The Beinecke’s massive stone frame cannot help but induce a feeling of alienation, which may be an appropriate environment considering the inherently discomfiting nature of the exhibit. Nevertheless, all materials that comprise “Documenting Slavery” are confined to a single display case shielded by a thick pane of glass, and it is difficult to experience the documents as anything more than distant relics from the past. Also, instead of dispersing the materials throughout the museum — allowing the spectator to create his own course between individual objects — the exhibit’s display case construction presents too much in too little a space. It is impossible to give each piece the time and attention it deserves.

On first glance, the larger visuals catch the eye. The exhibit includes several notable drawings, such as an original drawn plan of a slave ship vessel and an advertisement for an auction. Some neck craning reveals 1840s receipts for the sale of slaves, record-keeping documents and a written transcript of an 1847 John Calhoun speech before Congress.

The artistic elements of the exhibit create a fuller visual experience. A collection of daguerreotypes from 1850 are displayed alongside three drawings of Amistad prisoners from 1839 to 1840 by William H. Townsend.
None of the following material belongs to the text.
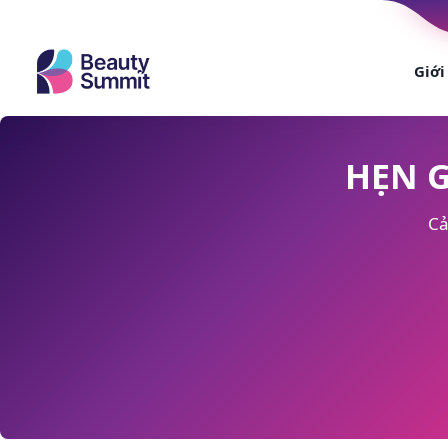
Giới
HẸN G
Cả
A rare photographic account of the Civil War from 1862 by Alexander Gardner entitled “Gardner’s Photographic Sketchbook of the War” and a selection of abolitionist children’s books including alphabet drawings, poems and songs make a lasting impression.

It is several written documents, however, that serve as the most arresting and memorable component of “Documenting Slavery.” Victor Hugo’s letter on John Brown was written to the editor of the London Star in an attempt to save the condemned Brown, who had been convicted of treason for inciting a 1859 slave revolt in Harper’s Ferry, Virginia. Also included in the letter was the response from Ann S. Stephens, the Star’s editor, which faulted Hugo for the “wild eloquence of his letter, which should not be allowed to make its way, unanswered, into a publication excitable as ours.”

Finally, “The Bondwoman’s Narrative,” thought to be the first novel written by an African American woman and the only one by a fugitive slave, is the exhibit’s most treasured artifact. Author Hannah Crafts wrote a fictionalized autobiography about a mixed-race girl whose escape from a North Carolina plantation results in a series of trials and tribulations, including having to pass for a white male and escaping slave hunters. In the end of the novel, the protagonist finds safety and freedom in the north.

Indeed, like all things housed within the Beinecke’s hallowed walls, the materials presented in “Documenting Slavery” are staggeringly impressive. Yet, it is a shame that they’re displayed in such constricting quarters.